▶ **MATERIAL PROVIDED**
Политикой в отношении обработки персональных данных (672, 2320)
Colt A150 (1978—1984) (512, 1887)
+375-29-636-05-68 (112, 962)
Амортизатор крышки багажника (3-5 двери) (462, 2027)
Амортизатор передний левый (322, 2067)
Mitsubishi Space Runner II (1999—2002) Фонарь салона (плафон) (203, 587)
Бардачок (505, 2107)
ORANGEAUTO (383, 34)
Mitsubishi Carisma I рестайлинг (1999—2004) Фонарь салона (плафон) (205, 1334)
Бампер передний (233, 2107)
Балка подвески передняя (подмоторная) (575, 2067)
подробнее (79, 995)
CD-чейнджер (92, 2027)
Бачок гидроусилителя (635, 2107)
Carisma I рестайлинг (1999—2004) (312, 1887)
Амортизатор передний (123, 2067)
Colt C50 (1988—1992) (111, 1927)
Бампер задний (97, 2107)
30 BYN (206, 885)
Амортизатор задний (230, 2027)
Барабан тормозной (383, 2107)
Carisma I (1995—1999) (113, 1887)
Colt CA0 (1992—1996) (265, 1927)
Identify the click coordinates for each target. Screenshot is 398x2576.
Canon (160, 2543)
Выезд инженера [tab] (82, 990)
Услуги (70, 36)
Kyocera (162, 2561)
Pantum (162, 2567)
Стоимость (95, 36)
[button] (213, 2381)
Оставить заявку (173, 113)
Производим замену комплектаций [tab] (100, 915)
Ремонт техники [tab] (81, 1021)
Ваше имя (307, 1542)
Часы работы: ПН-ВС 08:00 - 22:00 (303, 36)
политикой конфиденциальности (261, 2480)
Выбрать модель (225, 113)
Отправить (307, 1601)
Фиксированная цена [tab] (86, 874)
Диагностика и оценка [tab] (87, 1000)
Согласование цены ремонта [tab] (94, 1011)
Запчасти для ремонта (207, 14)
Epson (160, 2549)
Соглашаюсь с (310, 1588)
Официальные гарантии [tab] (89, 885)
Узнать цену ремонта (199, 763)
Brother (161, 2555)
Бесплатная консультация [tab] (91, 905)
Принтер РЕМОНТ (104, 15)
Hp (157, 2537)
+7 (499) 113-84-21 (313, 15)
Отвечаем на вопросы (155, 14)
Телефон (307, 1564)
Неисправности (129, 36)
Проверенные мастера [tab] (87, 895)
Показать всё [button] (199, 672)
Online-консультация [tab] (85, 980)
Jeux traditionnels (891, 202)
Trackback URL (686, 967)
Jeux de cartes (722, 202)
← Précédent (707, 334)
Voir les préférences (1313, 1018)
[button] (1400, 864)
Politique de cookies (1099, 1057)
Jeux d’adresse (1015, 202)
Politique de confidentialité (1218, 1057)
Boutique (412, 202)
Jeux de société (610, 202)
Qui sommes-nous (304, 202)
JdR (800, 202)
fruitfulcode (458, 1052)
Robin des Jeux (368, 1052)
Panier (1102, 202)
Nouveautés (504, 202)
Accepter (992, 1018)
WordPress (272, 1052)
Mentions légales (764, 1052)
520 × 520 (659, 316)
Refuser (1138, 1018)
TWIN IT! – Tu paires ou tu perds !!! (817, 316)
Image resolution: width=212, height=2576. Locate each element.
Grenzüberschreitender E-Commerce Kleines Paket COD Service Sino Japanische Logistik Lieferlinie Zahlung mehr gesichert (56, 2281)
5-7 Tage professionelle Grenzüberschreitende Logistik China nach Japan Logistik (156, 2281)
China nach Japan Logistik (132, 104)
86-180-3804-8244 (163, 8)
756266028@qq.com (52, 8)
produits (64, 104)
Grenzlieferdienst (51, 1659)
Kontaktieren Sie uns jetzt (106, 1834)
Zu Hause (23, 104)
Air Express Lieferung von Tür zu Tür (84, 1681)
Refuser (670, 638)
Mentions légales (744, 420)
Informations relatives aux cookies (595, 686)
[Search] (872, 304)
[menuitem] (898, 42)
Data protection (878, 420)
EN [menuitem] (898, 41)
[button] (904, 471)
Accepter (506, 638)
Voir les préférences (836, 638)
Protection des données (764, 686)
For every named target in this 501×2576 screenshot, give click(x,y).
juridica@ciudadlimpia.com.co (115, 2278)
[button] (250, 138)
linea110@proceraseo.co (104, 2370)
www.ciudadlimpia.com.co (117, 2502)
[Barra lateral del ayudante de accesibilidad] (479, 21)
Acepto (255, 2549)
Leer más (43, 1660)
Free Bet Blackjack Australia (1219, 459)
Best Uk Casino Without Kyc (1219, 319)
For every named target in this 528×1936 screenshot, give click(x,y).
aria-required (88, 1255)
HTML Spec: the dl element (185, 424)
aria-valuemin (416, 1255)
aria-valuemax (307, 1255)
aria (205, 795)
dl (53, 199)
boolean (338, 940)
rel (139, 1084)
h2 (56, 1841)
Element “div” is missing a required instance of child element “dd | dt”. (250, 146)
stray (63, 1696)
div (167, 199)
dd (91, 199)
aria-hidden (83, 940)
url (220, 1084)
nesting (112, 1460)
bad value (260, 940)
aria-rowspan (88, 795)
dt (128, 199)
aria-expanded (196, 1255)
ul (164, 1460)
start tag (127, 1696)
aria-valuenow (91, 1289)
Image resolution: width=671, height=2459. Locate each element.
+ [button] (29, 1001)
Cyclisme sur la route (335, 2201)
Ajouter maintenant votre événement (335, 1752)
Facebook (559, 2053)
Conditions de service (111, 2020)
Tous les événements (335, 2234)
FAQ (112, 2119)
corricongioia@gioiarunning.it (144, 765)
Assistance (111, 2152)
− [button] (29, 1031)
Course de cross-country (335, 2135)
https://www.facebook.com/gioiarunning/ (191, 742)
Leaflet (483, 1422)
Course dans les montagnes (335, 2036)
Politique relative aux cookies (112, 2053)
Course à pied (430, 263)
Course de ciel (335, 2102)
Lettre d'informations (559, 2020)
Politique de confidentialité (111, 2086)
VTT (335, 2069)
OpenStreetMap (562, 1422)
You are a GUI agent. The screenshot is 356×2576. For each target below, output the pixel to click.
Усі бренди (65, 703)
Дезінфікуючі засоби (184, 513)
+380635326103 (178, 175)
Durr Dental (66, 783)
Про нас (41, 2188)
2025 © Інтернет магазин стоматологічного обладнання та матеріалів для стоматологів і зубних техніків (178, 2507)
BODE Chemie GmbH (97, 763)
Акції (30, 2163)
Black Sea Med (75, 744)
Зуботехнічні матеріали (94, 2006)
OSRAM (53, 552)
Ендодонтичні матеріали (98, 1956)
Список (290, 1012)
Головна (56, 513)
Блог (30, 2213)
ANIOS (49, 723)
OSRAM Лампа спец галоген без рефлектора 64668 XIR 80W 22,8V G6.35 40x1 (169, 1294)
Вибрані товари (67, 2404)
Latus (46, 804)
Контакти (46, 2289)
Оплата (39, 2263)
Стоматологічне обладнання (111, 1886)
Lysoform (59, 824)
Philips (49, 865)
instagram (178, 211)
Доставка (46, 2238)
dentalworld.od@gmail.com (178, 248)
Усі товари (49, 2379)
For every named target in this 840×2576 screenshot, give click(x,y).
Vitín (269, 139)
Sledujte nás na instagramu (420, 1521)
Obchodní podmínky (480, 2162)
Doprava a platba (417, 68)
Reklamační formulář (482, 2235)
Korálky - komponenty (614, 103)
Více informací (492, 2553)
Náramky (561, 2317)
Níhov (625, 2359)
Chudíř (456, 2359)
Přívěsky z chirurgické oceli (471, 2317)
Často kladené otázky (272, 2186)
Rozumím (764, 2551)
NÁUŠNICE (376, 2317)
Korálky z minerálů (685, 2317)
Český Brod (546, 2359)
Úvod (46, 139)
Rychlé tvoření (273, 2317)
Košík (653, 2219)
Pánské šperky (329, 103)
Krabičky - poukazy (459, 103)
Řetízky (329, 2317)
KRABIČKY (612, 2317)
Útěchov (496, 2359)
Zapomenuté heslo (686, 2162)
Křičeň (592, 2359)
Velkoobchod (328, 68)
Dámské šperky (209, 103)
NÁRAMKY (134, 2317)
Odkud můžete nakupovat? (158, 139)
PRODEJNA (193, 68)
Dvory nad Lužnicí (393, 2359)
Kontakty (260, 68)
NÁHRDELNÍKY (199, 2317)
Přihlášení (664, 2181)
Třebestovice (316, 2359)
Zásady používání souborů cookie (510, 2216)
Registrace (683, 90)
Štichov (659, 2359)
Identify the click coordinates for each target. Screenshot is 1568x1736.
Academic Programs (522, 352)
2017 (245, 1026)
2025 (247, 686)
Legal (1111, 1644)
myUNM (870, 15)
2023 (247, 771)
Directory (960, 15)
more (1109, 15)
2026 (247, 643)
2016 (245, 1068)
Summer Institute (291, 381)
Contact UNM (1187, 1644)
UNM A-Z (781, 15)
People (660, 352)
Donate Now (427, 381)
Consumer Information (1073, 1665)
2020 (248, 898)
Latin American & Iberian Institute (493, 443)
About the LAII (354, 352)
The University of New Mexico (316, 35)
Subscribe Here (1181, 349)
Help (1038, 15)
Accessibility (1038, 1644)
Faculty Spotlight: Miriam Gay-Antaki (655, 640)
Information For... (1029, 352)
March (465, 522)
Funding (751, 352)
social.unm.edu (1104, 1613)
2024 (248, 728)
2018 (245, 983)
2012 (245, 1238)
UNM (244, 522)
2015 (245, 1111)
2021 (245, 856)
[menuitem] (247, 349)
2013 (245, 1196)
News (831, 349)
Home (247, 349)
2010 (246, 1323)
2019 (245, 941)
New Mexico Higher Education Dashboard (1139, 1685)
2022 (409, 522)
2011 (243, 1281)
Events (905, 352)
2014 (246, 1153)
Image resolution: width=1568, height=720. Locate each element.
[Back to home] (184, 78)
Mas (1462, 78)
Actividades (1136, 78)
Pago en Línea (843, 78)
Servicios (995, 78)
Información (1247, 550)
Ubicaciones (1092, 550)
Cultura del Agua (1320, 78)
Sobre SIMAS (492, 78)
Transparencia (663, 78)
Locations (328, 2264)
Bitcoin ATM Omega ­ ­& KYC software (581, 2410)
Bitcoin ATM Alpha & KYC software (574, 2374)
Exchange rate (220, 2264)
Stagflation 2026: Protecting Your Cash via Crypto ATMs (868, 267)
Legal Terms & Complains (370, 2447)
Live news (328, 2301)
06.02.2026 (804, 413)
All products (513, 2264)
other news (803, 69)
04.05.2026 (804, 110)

▶ **WHAT YOU SHOULD DO**
Whatever else the listing above holds, retype exactly only the lines from the one containing "[button] (29, 1031)" to the one containing "Politique de confidentialité (111, 2086)", both ends kept.

▶ **RESPONSE FOR THIS EXERCISE**
− [button] (29, 1031)
Course de cross-country (335, 2135)
https://www.facebook.com/gioiarunning/ (191, 742)
Leaflet (483, 1422)
Course dans les montagnes (335, 2036)
Politique relative aux cookies (112, 2053)
Course à pied (430, 263)
Course de ciel (335, 2102)
Lettre d'informations (559, 2020)
Politique de confidentialité (111, 2086)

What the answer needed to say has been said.